■ **Activity**
Tally the lines below that contain the word "Christopher", and give only that number.

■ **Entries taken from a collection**
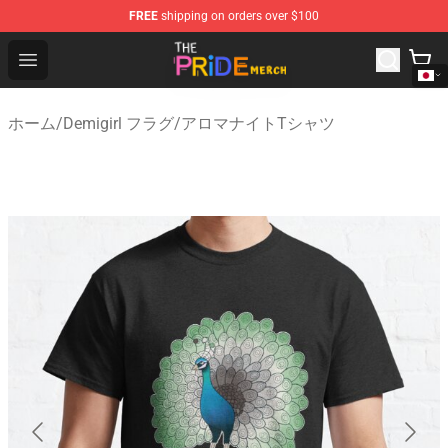
FREE
shipping on orders over $100
The Pride Shop - Official The Pride Merchandise Store
Open menu
ホーム
/
Demigirl フラグ
/
アロマナイトTシャツ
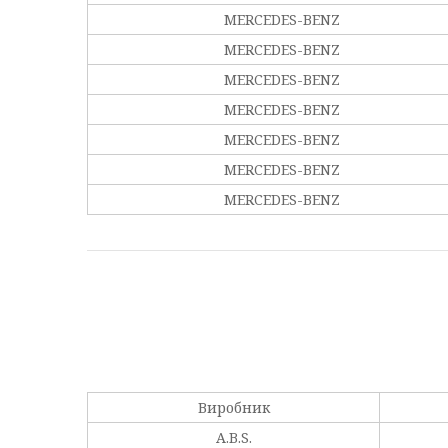
MERCEDES-BENZ
MERCEDES-BENZ
MERCEDES-BENZ
MERCEDES-BENZ
MERCEDES-BENZ
MERCEDES-BENZ
MERCEDES-BENZ
Виробник
A.B.S.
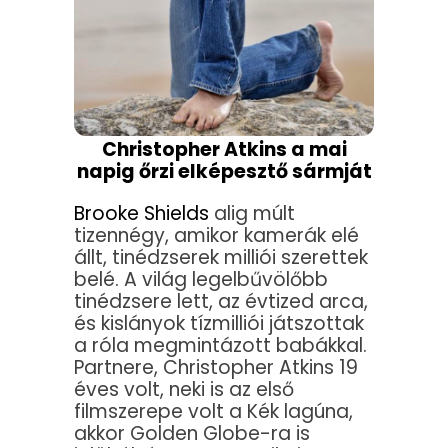
Christopher Atkins a mai
napig őrzi elképesztő sármját
Brooke Shields
alig múlt
tizennégy, amikor kamerák elé
állt, tinédzserek milliói szerettek
belé. A világ legelbűvölőbb
tinédzsere lett, az évtized arca,
és kislányok tízmilliói játszottak
a róla megmintázott babákkal.
Partnere, Christopher Atkins 19
éves volt, neki is az első
filmszerepe volt a Kék lagúna,
akkor Golden Globe-ra is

■ **Result of this task**
2